[Document layout analysis data]
☆ ☆ ☆ ☆

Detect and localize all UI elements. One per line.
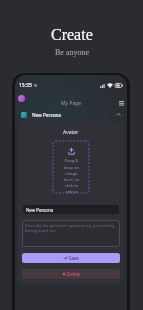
button[interactable]: Save <box>22 253 120 263</box>
staticText: My Page <box>61 100 82 107</box>
button[interactable]: Menu <box>118 100 124 106</box>
button[interactable]: Delete <box>22 269 120 279</box>
other: Collapse <box>116 112 121 117</box>
staticText: 15:35 <box>19 82 32 89</box>
staticText: New Persona <box>32 112 61 118</box>
staticText: Avatar <box>63 129 79 136</box>
button[interactable]: Profile <box>18 95 25 102</box>
staticText: Save <box>69 255 79 261</box>
staticText: Be anyone <box>55 48 89 57</box>
staticText: Drag & drop an image here, or click to s… <box>62 158 81 193</box>
staticText: Create <box>51 26 93 44</box>
staticText: Describe the persona's appearance, perso… <box>25 223 117 233</box>
staticText: New Persona <box>26 207 54 213</box>
staticText: Delete <box>67 271 81 277</box>
button[interactable]: Describe the persona's appearance, perso… <box>22 220 120 247</box>
button[interactable]: Upload avatar image <box>53 141 89 193</box>
button[interactable]: New Persona <box>21 107 121 122</box>
button[interactable]: New Persona <box>23 205 119 214</box>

☆ ☆ ☆ ☆

▶ WORK REQUEST:
Please print the data above once more, exactly as it appears, with no pictures.

▶ RESULT:
Detect and localize all UI elements. One per line.
button[interactable]: Save <box>22 253 120 263</box>
staticText: My Page <box>61 100 82 107</box>
button[interactable]: Menu <box>118 100 124 106</box>
button[interactable]: Delete <box>22 269 120 279</box>
other: Collapse <box>116 112 121 117</box>
staticText: 15:35 <box>19 82 32 89</box>
staticText: New Persona <box>32 112 61 118</box>
staticText: Avatar <box>63 129 79 136</box>
button[interactable]: Profile <box>18 95 25 102</box>
staticText: Save <box>69 255 79 261</box>
staticText: Be anyone <box>55 48 89 57</box>
staticText: Drag & drop an image here, or click to s… <box>62 158 81 193</box>
staticText: Create <box>51 26 93 44</box>
staticText: Describe the persona's appearance, perso… <box>25 223 117 233</box>
staticText: New Persona <box>26 207 54 213</box>
staticText: Delete <box>67 271 81 277</box>
button[interactable]: Describe the persona's appearance, perso… <box>22 220 120 247</box>
button[interactable]: Upload avatar image <box>53 141 89 193</box>
button[interactable]: New Persona <box>21 107 121 122</box>
button[interactable]: New Persona <box>23 205 119 214</box>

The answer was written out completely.